On part de l’idée que tout est musique puisque John Cage l’a dit (à peu près) et qu’il en connaissait un rayon sur le vélo. C’est un point de vue qui décomplexe sacrément et qui permet de ne pas trop se poser la question de ce qui est musique ou bruit, de ce qui est joli ou pas, on essaye de faire comme si on était au XXIe siècle et de mettre plutôt en avant des choses qui font appel à l’émotion en premier lieu, quelles que soient les formes choisies par les artistes.
Sans prosélytisme, nous aimons partager les choses qui nous plaisent, transmettre le plaisir de la découverte. Nous espérons susciter le désir des curieux et vu qu’on vit dans une grande ville, on est contents de voir qu’ils/elles peuvent être nombreux, parfois. On essaye de décloisonner le plus possible les différentes scènes musicales (à notre goût trop étriquées) en mélangeant des choses expérimentales ardues et des choses plus accessibles, le tout sans faire de compromis. Juste parce que ça nous intéresse comme ça. L’intérêt premier reste la singularité des artistes invités (peu importe dans quelle case ils sont d’habitude rangés. Et c’est plutôt excitant de les faire découvrir à un plus large public.

Faire bouger le public parisien est aussi un challenge. Par exemple pour certains concerts aux Instants, il y a une trentaine de personnes. Le même concert au centre Beaubourg, c’est complet. Pas « trop » la haine ?
Côté « La Haine », jusqu’ici tout va bien mais la séparation physique et psychologique Paris/Banlieue reste un vrai obstacle à la mobilité, c’est toute l’affaire. Dans l’exemple que tu donnes, il faut bien préciser une chose: Les Instants Chavirés se situent à Montreuil (à deux pas du métro!), et le gros du public parisien ne passe pas le périphérique! C’est bien malheureux mais c’est la réalité. On le voit bien quand on organise nos soirée à la périphérie de Paris (St Ouen, Montreuil, Pantin), le public est moins nombreux qu’au centre de Paris. Mais ça ne nous décourage nullement et on continuera à travailler avec cette banlieue proche. D’ailleurs Il semblerait que les choses bougent un peu à ce sujet, des endroits comme celui où est installé le Cirque Électrique sont assez intéressants, par exemple : le périphérique a été recouvert et le lien se fait un brin plus naturellement entre le XXe et Les Lilas. Face à ces constats, on ne peut que dire qu’il y a des chouettes lieux partout et nous, on va où on peut. Enfin, pour revenir à ton exemple je nuancerai sur la possibilité d’une même affiche entre ce qui est présenté aux Instants Chavirés et au Centre Pompidou, ça ne doit pas arriver tous les quatre matins : le premier fait office de laboratoire quand le second œuvre en tant qu’institution, deux fonctions assez différentes. Ils ne travaillent usuellement pas avec des artistes de notoriétés équivalentes et ne disposent pas non plus des mêmes puissances en terme de communication…et ça aussi, ça change tout !

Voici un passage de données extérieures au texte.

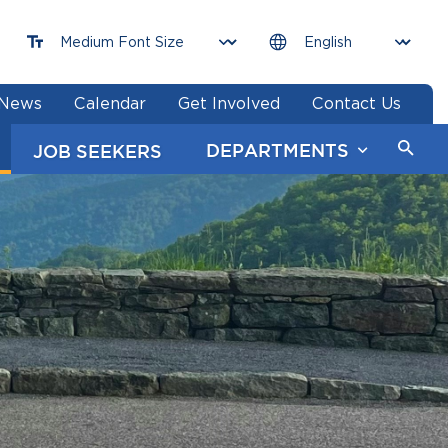
News
Calendar
Get Involved
Contact Us
DEPARTMENTS
JOB SEEKERS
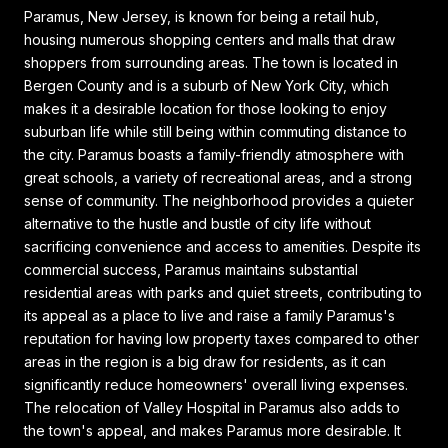
Paramus, New Jersey, is known for being a retail hub,
housing numerous shopping centers and malls that draw
shoppers from surrounding areas. The town is located in
Bergen County and is a suburb of New York City, which
makes it a desirable location for those looking to enjoy
suburban life while still being within commuting distance to
the city. Paramus boasts a family-friendly atmosphere with
great schools, a variety of recreational areas, and a strong
sense of community. The neighborhood provides a quieter
alternative to the hustle and bustle of city life without
sacrificing convenience and access to amenities. Despite its
commercial success, Paramus maintains substantial
residential areas with parks and quiet streets, contributing to
its appeal as a place to live and raise a family Paramus's
reputation for having low property taxes compared to other
areas in the region is a big draw for residents, as it can
significantly reduce homeowners' overall living expenses.
The relocation of Valley Hospital in Paramus also adds to
the town's appeal, and makes Paramus more desirable. It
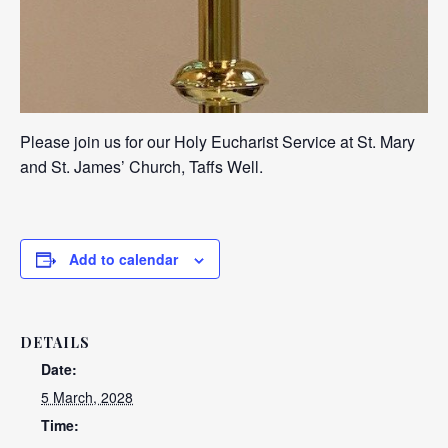
Please join us for our Holy Eucharist Service at St. Mary
and St. James’ Church, Taffs Well.
Add to calendar
DETAILS
Date:
5 March, 2028
Time:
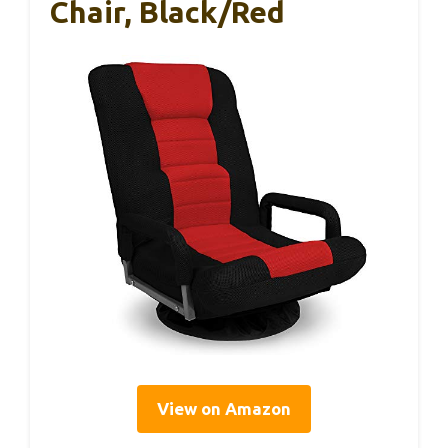
Chair, Black/Red
View on Amazon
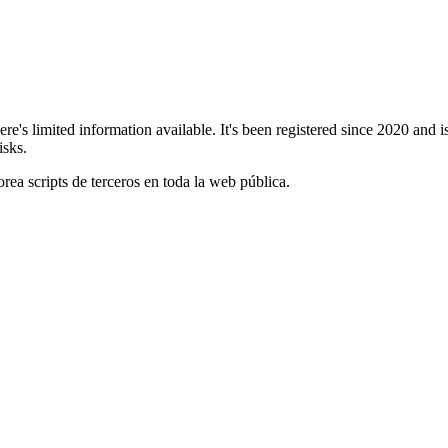
re's limited information available. It's been registered since 2020 an
isks.
orea scripts de terceros en toda la web pública.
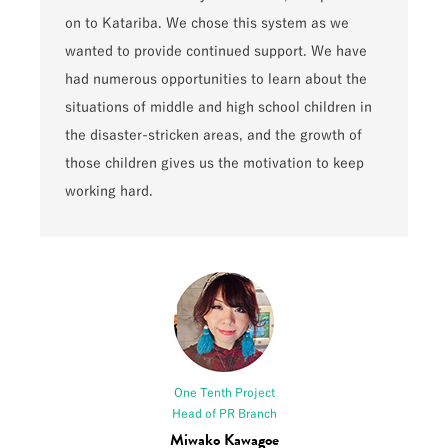
on to Katariba. We chose this system as we
wanted to provide continued support. We have
had numerous opportunities to learn about the
situations of middle and high school children in
the disaster-stricken areas, and the growth of
those children gives us the motivation to keep
working hard.
One Tenth Project
Head of PR Branch
Miwako Kawagoe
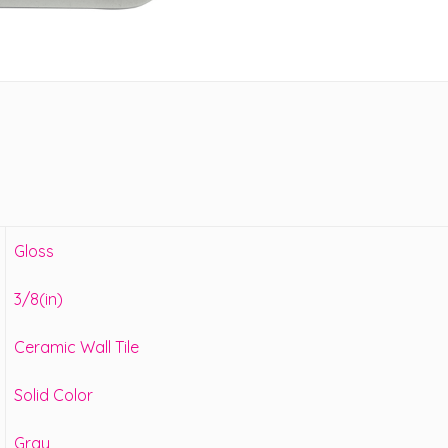
Gloss
3/8(in)
Ceramic Wall Tile
Solid Color
Gray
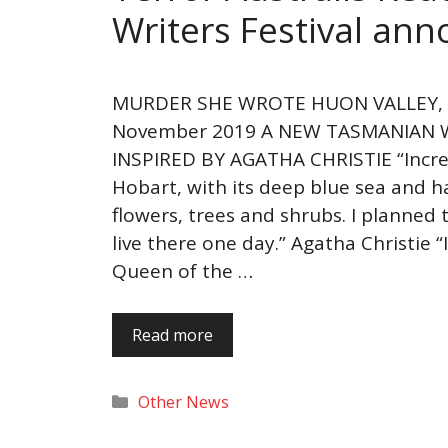
Writers Festival an
MURDER SHE WROTE HUON VALLEY, 3
November 2019 A NEW TASMANIAN W
INSPIRED BY AGATHA CHRISTIE “Incred
Hobart, with its deep blue sea and h
flowers, trees and shrubs. I planned
live there one day.” Agatha Christie 
Queen of the …
Read more
Categories
Other News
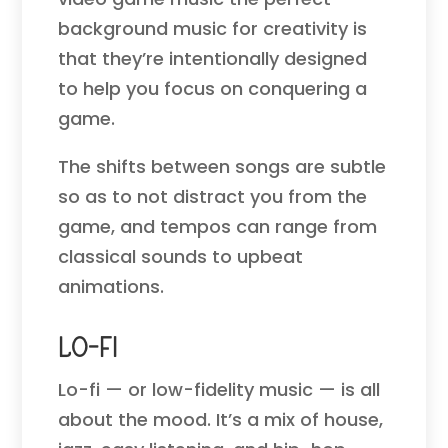
background music for creativity is
that they’re intentionally designed
to help you focus on conquering a
game.
The shifts between songs are subtle
so as to not distract you from the
game, and tempos can range from
classical sounds to upbeat
animations.
Lo-Fi
Lo-fi — or low-fidelity music — is all
about the mood. It’s a mix of house,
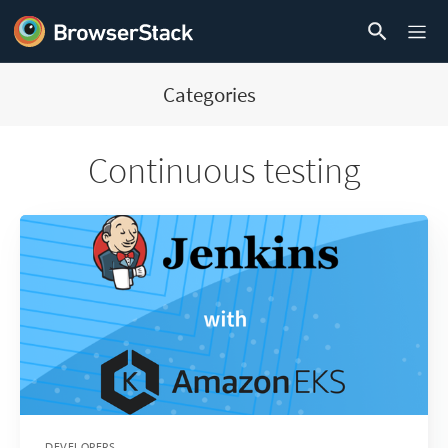
Categories
Continuous testing
DEVELOPERS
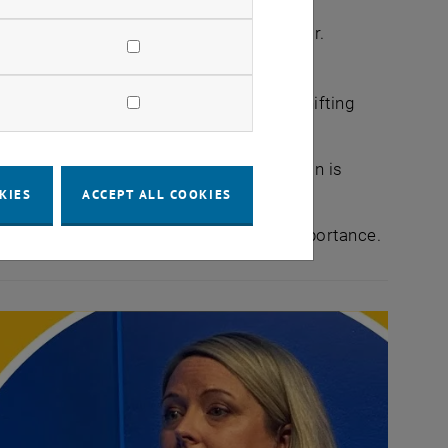
a growth driver rather than a risk factor.
opolitical risks, many companies are shifting
ort and digital platforms, transportation is
KIES
ACCEPT ALL COOKIES
cular economy initiatives are gaining importance.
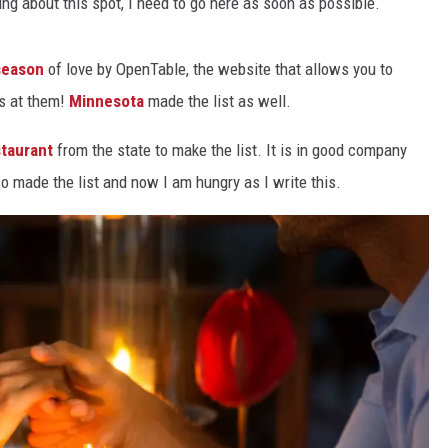
ding about this spot, I need to go here as soon as possible.
Y NIGHTS
WISCONSIN
 season
of love by OpenTable, the website that allows you to
Y WEEKENDS
IOWA
ns at them!
Minnesota
made the list as well.
COUNTRY MUSIC NEWS
staurant
from the state to make the list. It is in good company
 made the list and now I am hungry as I write this.
WEATHER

@ Affiche réalisée par Cizo

L’édition 2013 a été étonnante. Une programmation éclectique (concerts, expos, perfos, ateliers, massages…) dans divers lieux à Paris, banlieue, mais aussi en province, en Suisse et en Belgique. La petite entreprise Sonic Protest est-elle en train de déborder de l’œuf (le visuel de l’affiche) pour devenir un grand coq ?
Le projet s’élargit effectivement sur le fond et sur la forme. Notre envie de partager concerne d’autres domaines que le concert et ça nous semble aller dans le bon sens, cette ouverture autour des expérimentations sonores au global. La mise en circulation des projets vers d’autres villes nous a semblé assez naturelle aussi. On fait partie d’un réseau informel de ceux qui se bougent en Europe et c’est un bon moyen de garder contact que de faire des choses ensemble. Ça permet évidemment de mutualiser des coûts lourds comme des billets d’avion pour des artistes qui viennent de Chine et ça évitent qu’ils ne viennent que pour une date exclusive à Paris. On ne cherche pas trop ça, justement, l’exclusivité. La singularité, plutôt. En tout cas, c’est certain que ça fait beaucoup plus de choses à organiser, dont pas mal qu’on apprend sur le tas, comme les expos. Ca fait partie du côté plaisant et foncièrement anti-routine de cette activité-là, du moins telle qu’on la pratique.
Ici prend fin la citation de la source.